Aim of the exercise
For every entry that follows, return the words exactly and omit any picture.

(Data records)
· · · · ·
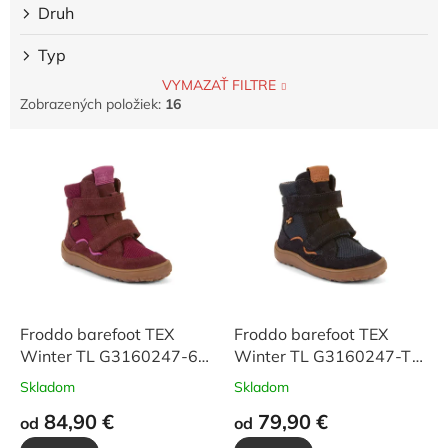
Druh
Typ
VYMAZAŤ FILTRE
Zobrazených položiek:
16
V
ý
p
i
s
p
r
o
d
Froddo barefoot TEX
Froddo barefoot TEX
u
Winter TL G3160247-6T
Winter TL G3160247-T
k
Bordeaux
Dark Blue
Skladom
Skladom
t
84,90 €
79,90 €
o
od
od
v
· · · · ·
Result below
Druh
Typ
VYMAZAŤ FILTRE
Zobrazených položiek:
16
V
ý
p
i
s
p
r
o
d
Froddo barefoot TEX
Froddo barefoot TEX
u
Winter TL G3160247-6T
Winter TL G3160247-T
k
Bordeaux
Dark Blue
Skladom
Skladom
t
84,90 €
79,90 €
o
od
od
v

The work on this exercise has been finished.